Now, an LCC contributor may define some language input and assert that it properly compiles to a program with the given semantics. This asserts that the binding between language and compiler is properly aligned, and semantics are preserved. For example, if semantics are not preserved, the language may be generating IR that doesn't match their intentions, or LCC may have a bug in it where it isn't respecting some feature of the IR when applying a transformation, or it could be a cosmic ray sent by aliens, bit-flipping your RAM just for funsies. You never know with these computer things.

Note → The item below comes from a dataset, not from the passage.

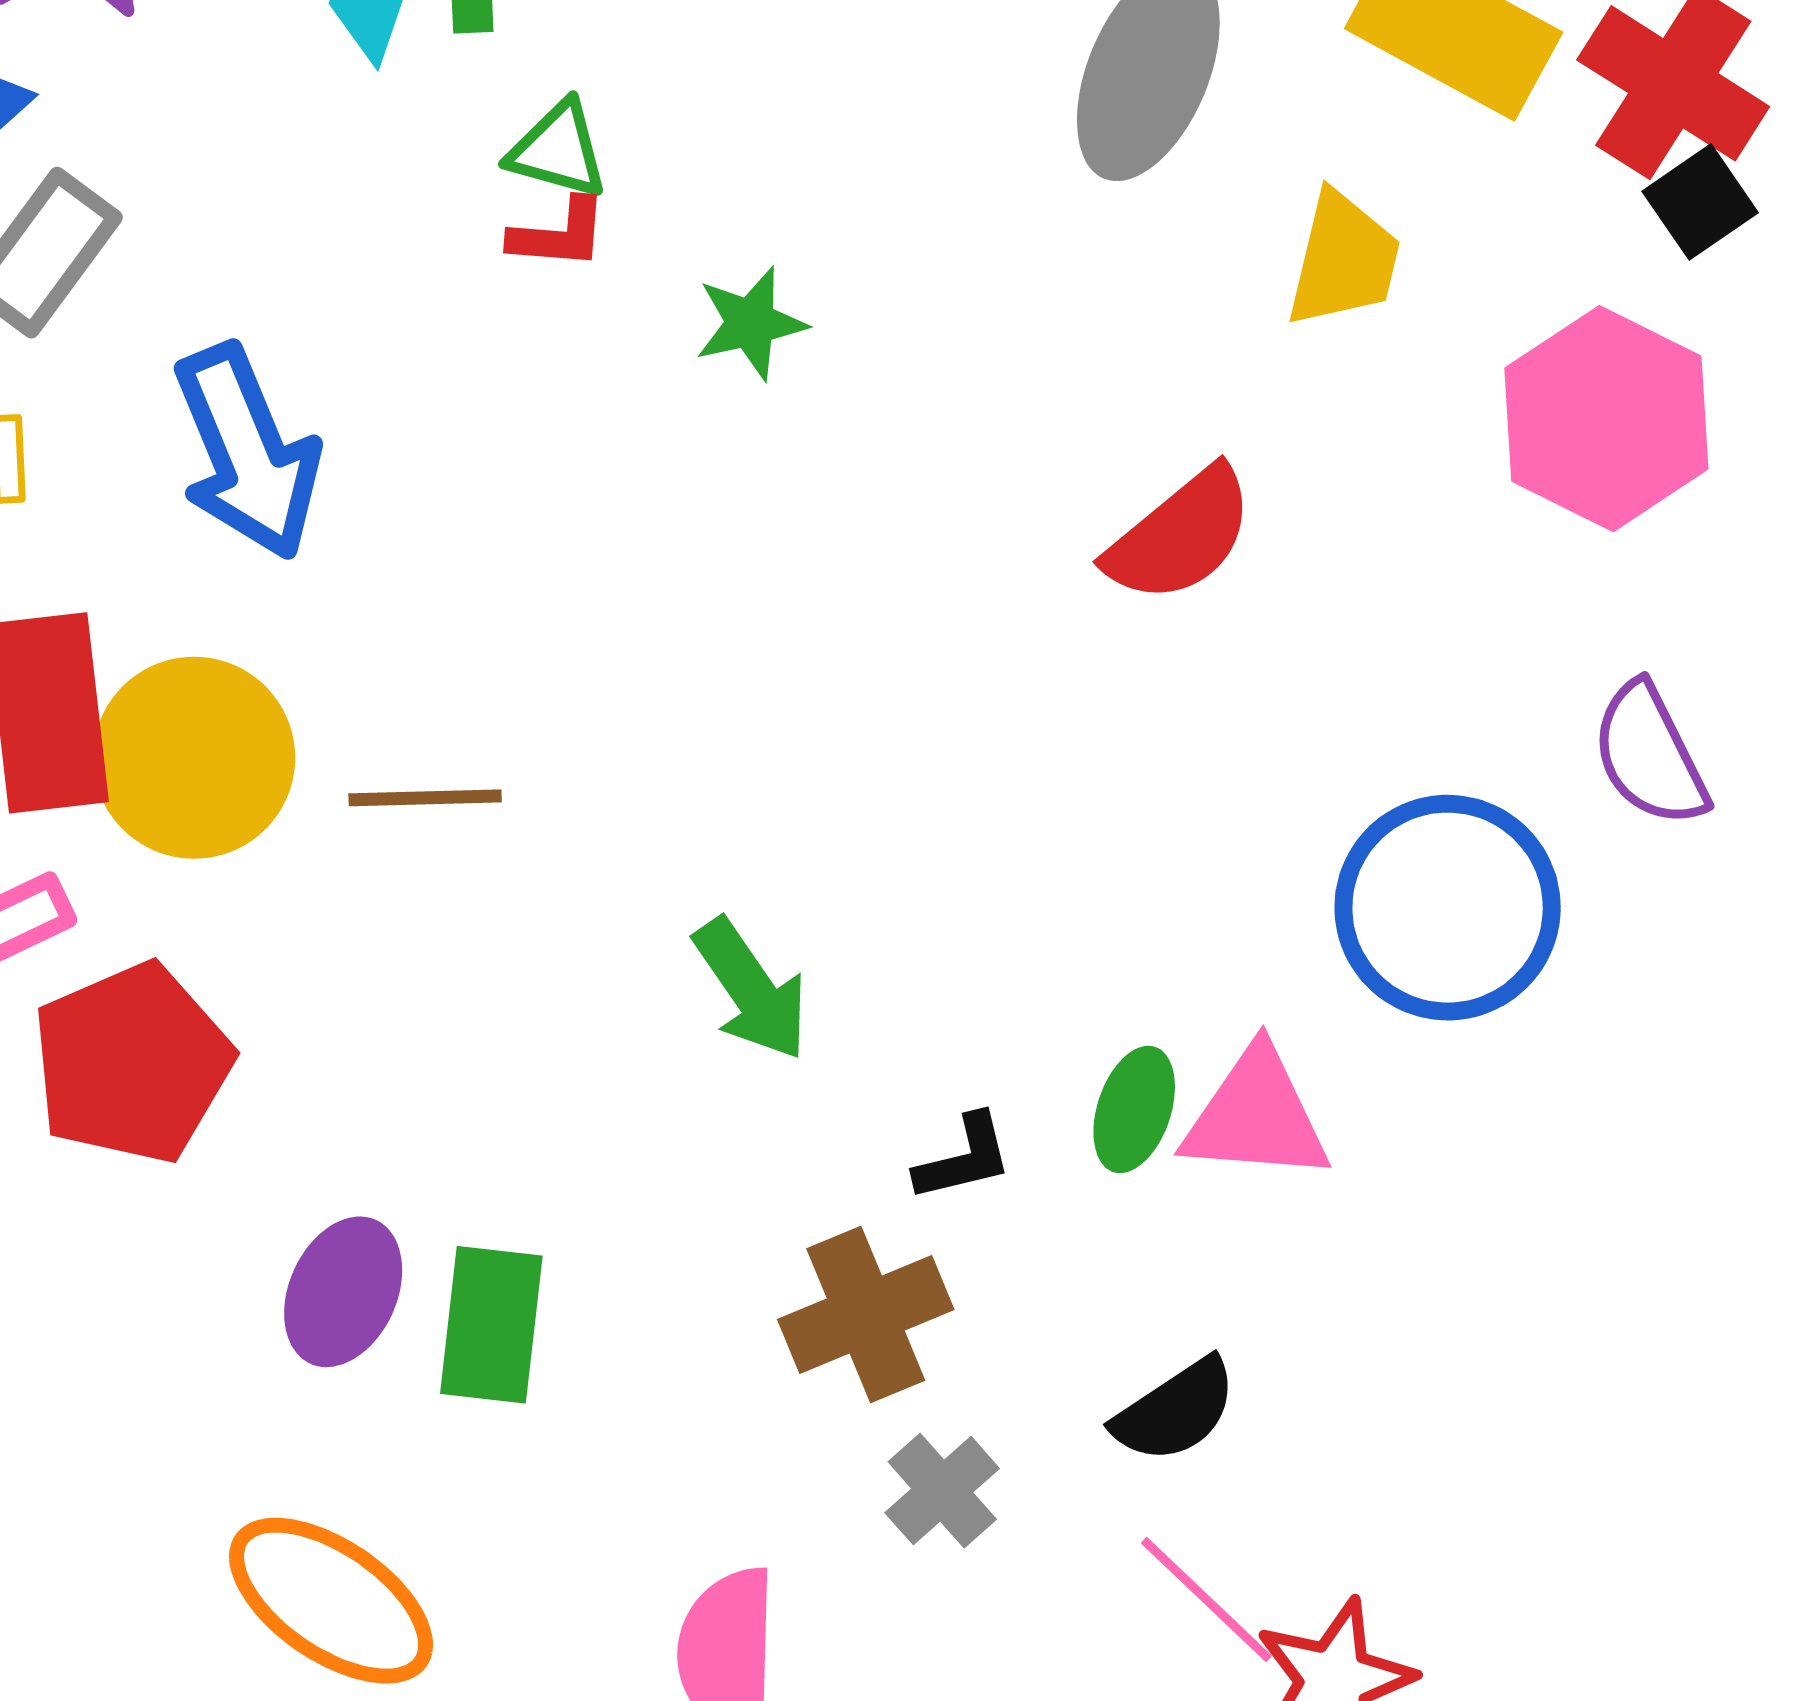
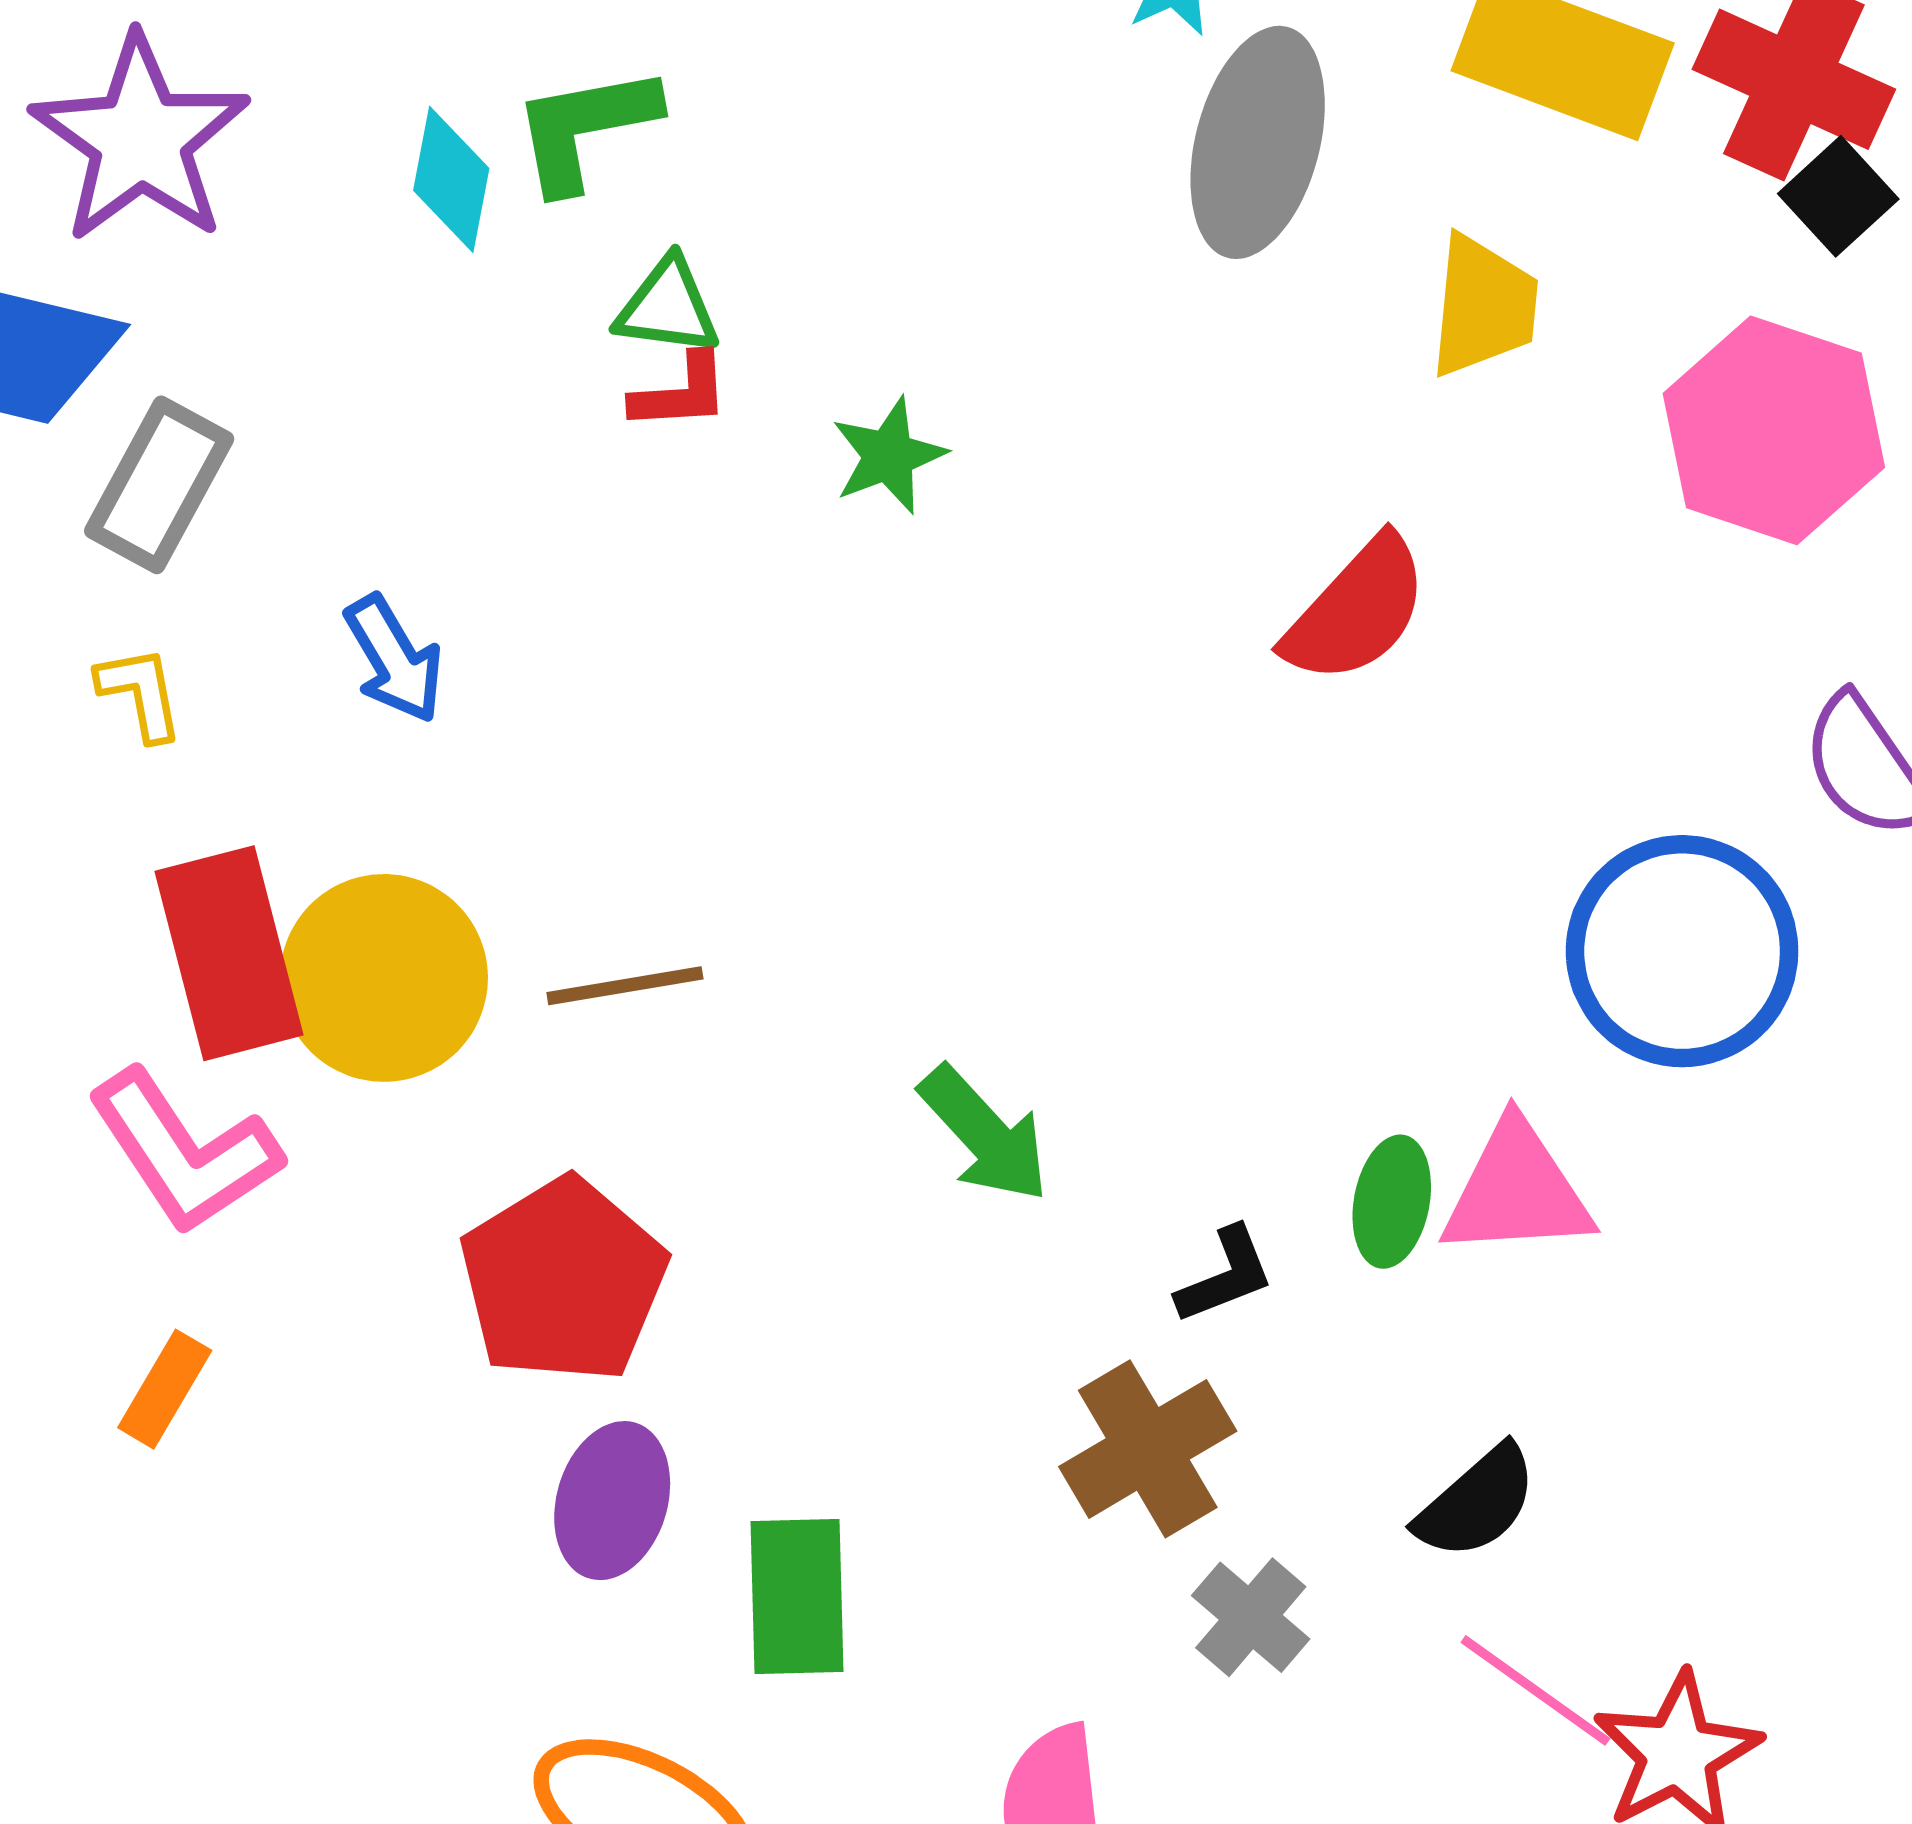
blue arrow: (247, 452) -> (394, 659), size x0.6
red pentagon: (132, 1063) -> (563, 1280), moved
green rectangle: (491, 1325) -> (797, 1596), moved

Either way, it's good to have a system that alerts you when things are broken, rather than gasp silently producing broken code (my nightmare), and this framework does that in a (I believe) neat and tidy way.
LISP-based Output Matcher
#+begin_src (lambda (output) (string-empty-p output)) #+end_src
By using a source block to define the output, instead of an example block, RunTest expects a read-able function that accepts one argument, and will be applied with the programs output. If it returns non-nil, then the output is seen as "expected". This means you can use things like string-search to ensure a Glint Runtime Error without knowing the exact source location it will produce (since the test runner creates test files with arbitrary names).
Oh, Yeah
I forgot to mention, the org syntax accepts multiple source blocks, each one compiled separately and their artifacts collected to link together properly. This means that, if your language has modules or something like that, you can define a module and a program that uses it, and RunTest will automagically compile it properly. This means that Module/Type/AST serialisation and deserialisation may be tested by RunTest as well, which is a large pain-point for a lot of language developers (binary formats tend to be annoying like that).
Deep Dive
You can read actual RunTest tests at runtest/corpus/ within the LCC repository. This can be a good way to get a feel for a language LCC compiles, as there are lots of example programs combined with an assertion of exactly what they do.
Still interested? Go read runtest/runtest.el within the LCC repository; it showcases a lot of very LISPy things, like gensym, macros, asynchronous subprocesses, and more, while still being short and sweet.
For a really deep dive, clone LCC, then build and run the testing suite in tst/. This will run RunTest, CodeTest, and LangTest.